Application to get tweets of Twitter on specific topics. Specially designed for Big Data collection.
Requirements: Docker Engine installed (https://docs.docker.com/engine/installation).
Below there is an example of running the application with Docker (Examples section)
NOTE: it is recommended to run the application without installing. Look above.
- Python 3.6.1+
- python3.6-dev
- python3-setuptools
- python3-pip
- MongoDB database (local or remote)
clone or download and unzip this project
$ cd tweetstake
$ sudo python3.6 setup.py install
$ tweetstake -h # -h show help
You must go to https://apps.twitter.com/, create an app with your account and generate tokens. If you are going to collect tweets with several search criteria at the same time it is preferable that you create several accounts with their respective apps and tokens. Then, you must create a .csv file and write the tokens in the following format. The first line must be the same. The rest of the lines represent an account with their respective tokens. Each token must be separated by a comma.
example_file.csv
consumer_key,consumer_secret,token_key,token_secret
uGvo8uIN2wg5nKvWfmBuSjmTv,bx4yTUiav6dJvqkWo8VvxSORyrRHApUMPldrZrHcAmTg6AXl6X,150147078634094680-WItRgONsdhhZc6C7q8n9NWDvYG94aVB,qQ7qj6dbfhbqc69EPSVFzMvPpjy1Rl91RdiJ6WzzKUIas
You must have a mongodb database available. By default the name of the database and the host are 'tweetscollector' and 'localhost:27017'. These values can be changed.

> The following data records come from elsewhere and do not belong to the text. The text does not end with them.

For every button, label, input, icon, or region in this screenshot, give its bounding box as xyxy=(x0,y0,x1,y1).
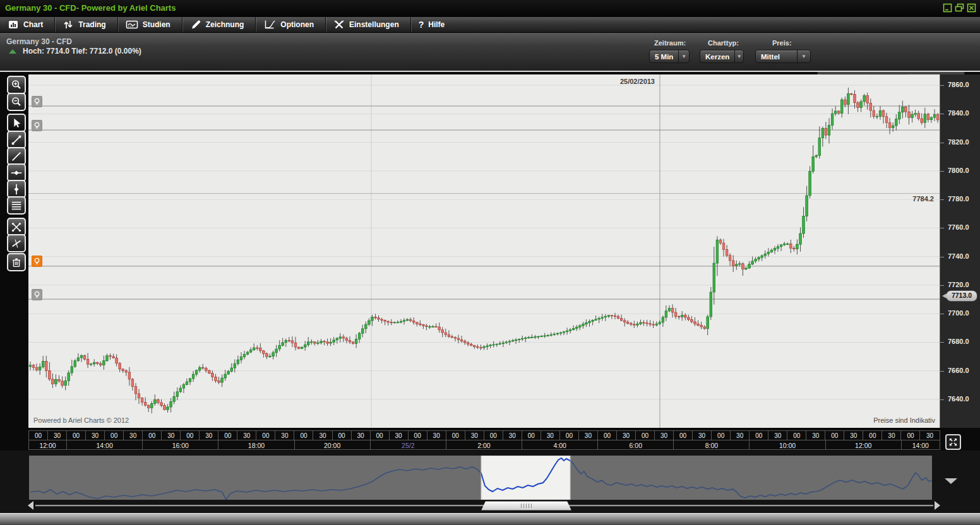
half-hour-cell: 30 xyxy=(768,431,787,440)
menu-optionen[interactable]: Optionen xyxy=(256,17,325,32)
price-axis-label: 7860.0 xyxy=(948,81,969,88)
price-axis-label: 7740.0 xyxy=(948,252,969,260)
menu-einstellungen[interactable]: Einstellungen xyxy=(326,17,410,32)
charttyp-dropdown[interactable]: Kerzen ▼ xyxy=(700,50,744,63)
half-hour-cell: 30 xyxy=(882,431,901,440)
line-tool[interactable] xyxy=(7,147,26,165)
pencil-icon xyxy=(190,19,201,30)
alert-bulb-icon[interactable] xyxy=(32,289,42,300)
axis-tick xyxy=(940,371,944,372)
half-hour-cell: 30 xyxy=(390,431,409,440)
day-change-label: 25/2 xyxy=(371,440,446,450)
high-low-stats: Hoch: 7714.0 Tief: 7712.0 (0.00%) xyxy=(23,47,141,56)
time-axis: 0030003000300030003000300030003000300030… xyxy=(28,430,940,450)
axis-tick xyxy=(940,228,944,228)
alert-bulb-icon[interactable] xyxy=(32,120,42,131)
navigator-slider-handle[interactable] xyxy=(481,501,571,510)
reference-level-label: 7784.2 xyxy=(882,195,934,203)
remove-line-tool[interactable] xyxy=(7,234,26,252)
half-hour-cell: 00 xyxy=(105,431,124,440)
half-hour-cell: 00 xyxy=(218,431,237,440)
alert-bulb-icon[interactable] xyxy=(32,256,42,267)
navigator-chart[interactable] xyxy=(29,456,932,500)
half-hour-cell: 30 xyxy=(352,431,371,440)
cross-lines-tool[interactable] xyxy=(7,218,26,236)
hour-label: 20:00 xyxy=(295,440,371,450)
half-hour-cell: 30 xyxy=(200,431,218,440)
half-hour-cell: 30 xyxy=(465,431,484,440)
half-hour-cell: 00 xyxy=(371,431,390,440)
price-axis[interactable]: 7860.07840.07820.07800.07780.07760.07740… xyxy=(940,74,980,428)
zeitraum-label: Zeitraum: xyxy=(654,39,686,47)
hour-label: 14:00 xyxy=(67,440,143,450)
chart-application-window: Germany 30 - CFD- Powered by Ariel Chart… xyxy=(0,0,980,525)
half-hour-cell: 00 xyxy=(825,431,844,440)
half-hour-cell: 30 xyxy=(48,431,67,440)
hour-label: 8:00 xyxy=(674,440,750,450)
price-axis-label: 7660.0 xyxy=(948,367,969,374)
hour-label: 6:00 xyxy=(598,440,674,450)
menu-chart-label: Chart xyxy=(23,20,43,29)
restore-icon[interactable] xyxy=(955,3,964,13)
day-date-label: 25/02/2013 xyxy=(612,78,655,85)
menu-studien[interactable]: Studien xyxy=(118,17,182,32)
half-hour-cell: 30 xyxy=(503,431,522,440)
candlestick-chart-area[interactable]: 25/02/2013 7784.2 Powered b Ariel Charts… xyxy=(28,74,940,428)
menu-trading[interactable]: Trading xyxy=(55,17,117,32)
close-icon[interactable] xyxy=(967,3,976,13)
study-window-icon xyxy=(126,19,138,30)
axis-tick xyxy=(940,171,944,172)
minimize-icon[interactable] xyxy=(943,3,952,13)
axis-tick xyxy=(940,85,944,86)
infobar: Germany 30 - CFD Hoch: 7714.0 Tief: 7712… xyxy=(0,33,980,71)
half-hour-cell: 00 xyxy=(863,431,882,440)
fullscreen-icon[interactable] xyxy=(945,434,961,450)
fibonacci-lines-tool[interactable] xyxy=(7,196,26,215)
cursor-tool[interactable] xyxy=(7,114,26,132)
half-hour-cell: 00 xyxy=(901,431,920,440)
half-hour-cell: 30 xyxy=(124,431,143,440)
menu-studien-label: Studien xyxy=(143,20,170,29)
trendline-tool[interactable] xyxy=(7,131,26,149)
menu-trading-label: Trading xyxy=(78,20,105,29)
hour-label: 4:00 xyxy=(522,440,598,450)
half-hour-cell: 00 xyxy=(750,431,768,440)
half-hour-cell: 00 xyxy=(712,431,731,440)
half-hour-cell: 30 xyxy=(655,431,674,440)
horizontal-line-tool[interactable] xyxy=(7,163,26,182)
half-hour-cell: 00 xyxy=(67,431,86,440)
half-hour-cell: 00 xyxy=(484,431,503,440)
window-title: Germany 30 - CFD- Powered by Ariel Chart… xyxy=(5,3,176,13)
current-price-badge: 7713.0 xyxy=(946,290,977,302)
charttyp-value: Kerzen xyxy=(700,53,734,61)
collapse-navigator-icon[interactable] xyxy=(945,478,957,484)
chevron-down-icon: ▼ xyxy=(797,50,810,62)
axis-tick xyxy=(940,257,944,257)
candlestick-plot xyxy=(28,74,940,428)
menu-chart[interactable]: Chart xyxy=(0,17,54,32)
up-down-arrows-icon xyxy=(63,19,74,30)
preis-label: Preis: xyxy=(772,39,792,47)
chevron-down-icon: ▼ xyxy=(678,50,689,62)
preis-dropdown[interactable]: Mittel ▼ xyxy=(755,50,811,63)
half-hour-cell: 00 xyxy=(636,431,655,440)
half-hour-cell: 30 xyxy=(162,431,181,440)
menu-hilfe[interactable]: ? Hilfe xyxy=(411,17,457,32)
zeitraum-dropdown[interactable]: 5 Min ▼ xyxy=(649,50,690,63)
question-icon: ? xyxy=(419,20,424,30)
axis-tick xyxy=(940,285,944,286)
scroll-left-icon[interactable] xyxy=(28,501,33,510)
scroll-right-icon[interactable] xyxy=(935,501,940,510)
menu-zeichnung[interactable]: Zeichnung xyxy=(182,17,256,32)
zoom-out-tool[interactable] xyxy=(7,93,26,111)
delete-tool[interactable] xyxy=(7,253,26,271)
half-hour-cell: 00 xyxy=(181,431,200,440)
half-hour-cell: 00 xyxy=(560,431,579,440)
price-axis-label: 7840.0 xyxy=(948,109,969,117)
zeitraum-value: 5 Min xyxy=(650,53,678,61)
zoom-in-tool[interactable] xyxy=(7,76,26,94)
price-axis-label: 7820.0 xyxy=(948,138,969,146)
vertical-line-tool[interactable] xyxy=(7,180,26,198)
alert-bulb-icon[interactable] xyxy=(32,96,42,107)
menu-einstellungen-label: Einstellungen xyxy=(349,20,399,29)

Collect tweets with '#hello' for 6 hours:
tweetstake -accounts_file ~/file2.csv -filter '#hello' -hours 6
Collect tweets with '#hello' for 15 minutes, specifying parameters of the mongodb database:
tweetstake -accounts_file ~/file2.csv -filter '#hello' -minutes 15 -db_name 'mydbname' -db_host 'db1.example.net:27017'
Collect tweets with '#hello' or '#bye' for 6 hours and 30 minutes:
tweetstake -accounts_file ~/file2.csv -filter '#hello' '#bye' -hours 6 -minutes 30
Execution with Docker:
docker run --net=host -v /path/csv/folder:/home canicio/tweetstake tweetstake -accounts_file /home/file.csv -filter '#hello' -minutes 15
MIT (Massachusetts Institute of Technology)